Vrai qu’il y a un rythme d’enfer. Vrai que l’aimateur
y est disons… directif en diable. Faut absolument
?
Aile vendredi soir. « Cloclo,
faut la trouver même s’il fait noir ». Quoi donc ? Une de
nos tomates. Je la vois. Vas-y.
Va me la chercher. Je descend l’escalier de la galerie. Toute
petite tomate chétive. Rongée. Racoon errant ? Écureuil
grandi… venu peut-être de la troupe printanière du plafond ?
Bon chien, je ramène le fruit gringalet. Est contente. Je
l’aime. Elle voit le trou dedans. « Ouash, jette ça ! »
Non. Je coupe le bout ravagé et je me suis fait un sandwich. Avec
arrière-goût d’écureuil, je veux dire de pinotte ! J’aime
arroser :une fois dehors, à la noirceur, j’ai arrosé un
peu partout. On dit qu’il faut de l’eau avant les gels de
l’hiver. Il y en aura.
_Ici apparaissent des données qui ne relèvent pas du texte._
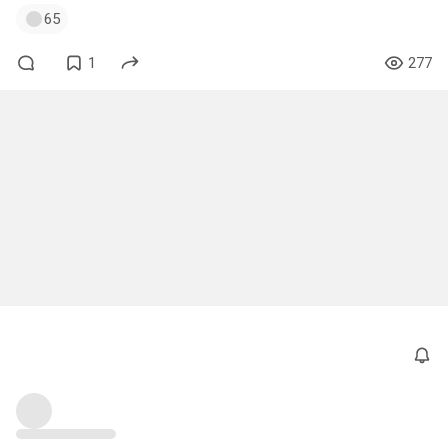
65
1
277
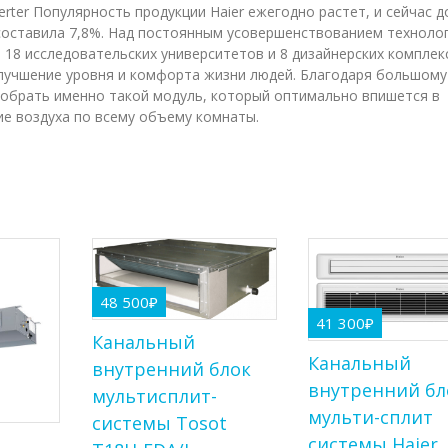
rter Популярность продукции Haier ежегодно растет, и сейчас д
составила 7,8%. Над постоянным усовершенствованием техноло
18 исследовательских университетов и 8 дизайнерских комплек
улучшение уровня и комфорта жизни людей. Благодаря большому
добрать именно такой модуль, который оптимально впишется в
ие воздуха по всему объему комнаты.
48 500
₽
41 300
₽
Канальный
Канальный
внутренний блок
внутренний бл
мультисплит-
мульти-сплит
системы Tosot
системы Haier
Ça me calme, ce jet de boyau…Non, faut
dire de tuyau, paraît.
L’excellent acteur, Luc Picard, pas
bien fort chez Homier-Roy, première
de « Viens voir les comédiens ». Table montrée
vainement en contre-plongée pour faire posat-moderne, éclairage
affreux sur l’animateur le transformant en Méphisto-Dracula. Le
son déficient. Pas de chronologie captivante. Picard verbalise
pas trop bien sur son métier.
Aile : « C’est le gros pépère Lipton
à « Inside Actors Studio », mon meilleur ! »
Elle a raison jusqu’ici. On verra avec le temps.
Téléphone de Francine :
« me faut une page de votre plume pour le « programme »
du lundi 14 au soir. Et votre photo. Demain, cher l’encadreur
Bambino, apportez-moi ça. Pis, pas trop magané par ce refus de
votre album ? Il fait
beau soleil, non »? Je grogne faiblement. Et ce soleil, je sors
le dévisager un peu avant le souper.